In 2013, Eve Marder [1] expressed concerns about the increasing costs of equipment necessary to do state-of-the-art research in the field of biology and the decreasing amount of funding available to be shared between an ever-growing number of labs and researchers. Even though the funding situation in the United States has improved since 2013, a closer look shows that the investments accumulated an inflation of 9% in the period between 2012 and 2017 [2] and a budget increase of 4.5% and 6% for the National Institutes of Heath and National Science Foundation, respectively [3] [4], while the Environmental Protection Agency has had a cut of 4.5% in the same period [5]. The concerns raised by this situation have been expressed for quite some time in many places of the world, where lower investment (as a proportion of gross domestic product [GDP]) in science and education makes research conditions suboptimal and access to bleeding edge technology and tools difficult. Now, in times of shrinking funding, however, this difficulty is being felt by researchers in places earlier considered safe havens of science. One of the fears Professor Marder expressed is that we might return to the “old days,” when only a privileged few men were able to do research.

A major reason for high prices in scientific equipment is related to the way innovation, technological development, and new knowledge generated inside universities and research institutes are introduced to the world: to make them commercially interesting and to allow their development outside academia, they are protected using legal mechanisms such as patents and/or copyrights, which are then licensed/sold to companies. Although this system enables universities and companies to work in collaboration and leverage each others’ strengths, it ends up locking away research results funded with public money. Not only is this morally debatable, but it also does the following:

1. increases costs in product development, as each patent normally requires the involvement of specialised lawyers and has several fees that can easily sum up to considerable amounts (between US$10,000 and US$30,000 in 2018 [6]);
2. slows down innovation cycles, as sometimes companies owning patents do not invest in further developing them into commercial applications, delaying derivative innovations that would rise from its implementation [7]. Kodak for example patented [8] the idea for a charge-coupled device (CCD) digital camera (the same as today’s digital cameras) in 1978, but the first commercial versions were only released by Fuji in 1989 [9];
3. creates instruments/technologies that are “black boxes” since consumers are not allowed to open them up (for repair, maintenance, or simple curiosity), which, in the case of scientific equipment, can lead to an incomplete understanding of how complex instruments work as well as their capabilities and limitations;
4. and equipment ends up being used in suboptimal conditions or thrown away instead of being repaired, especially in countries where manufacturing companies do not offer appropriate customer support [10].
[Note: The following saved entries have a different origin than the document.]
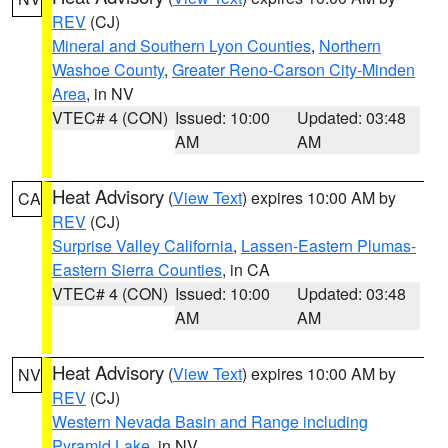
REV
(CJ)
Mineral and Southern Lyon Counties
,
Northern
Washoe County
,
Greater Reno-Carson City-Minden
Area
, in NV
VTEC# 4 (CON)
Issued: 10:00
Updated: 03:48
AM
AM
Heat Advisory
(
View Text
) expires 10:00 AM by
CA
REV
(CJ)
Surprise Valley California
,
Lassen-Eastern Plumas-
Eastern Sierra Counties
, in CA
VTEC# 4 (CON)
Issued: 10:00
Updated: 03:48
AM
AM
Heat Advisory
(
View Text
) expires 10:00 AM by
NV
REV
(CJ)
Western Nevada Basin and Range including
Pyramid Lake
, in NV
An alternative to this production model exists, and it relies on a free distribution philosophy, in which code and design blueprints are shared freely so that anyone can study, build, modify, and improve existing projects. This philosophy is strongly present in the software industry, more known as open source, in which several companies act as service providers for their products instead of leveraging scarcity and intellectual property [11]. One example of such a company is Red Hat, which was founded in 1993 and has, as of 2015, reported over 2 billion dollars in revenue yearly for the last three years [12].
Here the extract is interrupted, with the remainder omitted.